Olivier Noirot

Personal information
- Nationality: France
- Born: 26 August 1969 (age 56) Bordeaux

Sport
- Event: 400 m

Achievements and titles
- National finals: former holder of French 400 m record

= Olivier Noirot =

French sprinter

Olivier Noirot (born 26 August 1969, at Bordeaux) is a former French athlete, who specialised in the 400 meters.

== Career ==
Running for club ASPTT Bordeaux, Olivier Noirot is the son of middle-distance runner André Noirot and specialist in 400 meters Monique Wideman, both of whom were Champions of France several times in the 1950s and 1960s. In 1989 Olivier won his first national title in the 400 m 46.29s and then won the title the following year over the same distance in the time of 46.04s. He made his debut on the international stage on the occasion of the 1990 European Championships at Split where he was eliminated in the semifinals of the individual competition, and placed seventh in the 4 × 400 relay with his French teammates.

On 28 July 1991 Olivier Noirot set a new record for the French 400m race in 45.07s on the occasion of French Championships at Dijon, improving by two hundredths of a second the time of Aldo Canti which dated from 1984. He was eliminated in the semifinals of the 1993 World Championships, in which he participated in the heats of the 4 × 400 m relay.

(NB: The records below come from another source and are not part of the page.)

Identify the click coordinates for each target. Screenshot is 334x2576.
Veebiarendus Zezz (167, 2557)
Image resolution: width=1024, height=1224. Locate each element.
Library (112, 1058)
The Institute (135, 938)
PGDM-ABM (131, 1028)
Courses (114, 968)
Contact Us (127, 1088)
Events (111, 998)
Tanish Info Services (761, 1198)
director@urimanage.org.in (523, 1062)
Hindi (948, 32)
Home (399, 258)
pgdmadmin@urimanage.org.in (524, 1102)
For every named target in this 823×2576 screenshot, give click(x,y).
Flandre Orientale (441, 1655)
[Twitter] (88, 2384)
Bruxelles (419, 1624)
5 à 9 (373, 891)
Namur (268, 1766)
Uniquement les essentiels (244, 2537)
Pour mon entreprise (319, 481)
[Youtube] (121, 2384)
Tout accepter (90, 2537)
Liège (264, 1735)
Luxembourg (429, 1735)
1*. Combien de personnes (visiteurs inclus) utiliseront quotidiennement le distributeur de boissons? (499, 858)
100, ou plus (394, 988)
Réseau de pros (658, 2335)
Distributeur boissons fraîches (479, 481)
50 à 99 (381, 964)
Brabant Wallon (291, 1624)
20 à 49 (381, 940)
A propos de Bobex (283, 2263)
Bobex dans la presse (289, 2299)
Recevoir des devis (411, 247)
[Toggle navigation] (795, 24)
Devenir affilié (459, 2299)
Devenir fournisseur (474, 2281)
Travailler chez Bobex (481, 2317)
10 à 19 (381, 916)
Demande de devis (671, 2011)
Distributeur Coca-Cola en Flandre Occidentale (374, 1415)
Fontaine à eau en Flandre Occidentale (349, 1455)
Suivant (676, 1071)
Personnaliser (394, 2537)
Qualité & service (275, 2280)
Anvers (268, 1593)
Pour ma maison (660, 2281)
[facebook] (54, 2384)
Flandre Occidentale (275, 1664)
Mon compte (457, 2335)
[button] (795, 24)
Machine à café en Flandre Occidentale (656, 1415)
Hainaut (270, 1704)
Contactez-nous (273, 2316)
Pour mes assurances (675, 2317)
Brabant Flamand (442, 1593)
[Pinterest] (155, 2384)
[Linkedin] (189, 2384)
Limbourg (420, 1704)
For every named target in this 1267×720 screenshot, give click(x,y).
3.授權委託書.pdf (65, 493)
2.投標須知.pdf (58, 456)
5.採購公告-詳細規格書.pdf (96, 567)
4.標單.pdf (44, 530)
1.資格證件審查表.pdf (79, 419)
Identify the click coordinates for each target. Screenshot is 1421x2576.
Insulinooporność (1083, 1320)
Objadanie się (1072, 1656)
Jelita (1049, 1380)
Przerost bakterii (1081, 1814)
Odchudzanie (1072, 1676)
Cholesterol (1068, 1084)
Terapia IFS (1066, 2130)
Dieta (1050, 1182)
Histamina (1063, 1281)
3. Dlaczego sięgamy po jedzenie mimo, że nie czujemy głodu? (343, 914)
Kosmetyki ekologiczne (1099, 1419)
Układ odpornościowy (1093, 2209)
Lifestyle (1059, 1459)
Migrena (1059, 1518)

On 11 October 1993 Olivier Noirot was seriously injured in a traffic accident which occurred in the Gauriaguet near Bordeaux. His injuries included suffering a ruptured spleen. The driver, his father André Noirot, was killed instantly.

== prize list ==
- France record in the 400m in 1991 with 45.07s (improved by Marc Raquil in 2001)
- France champion in the 400m in 1989, 1990 and 1991.
- Champion of France indoors 400m in 1990 and 1993.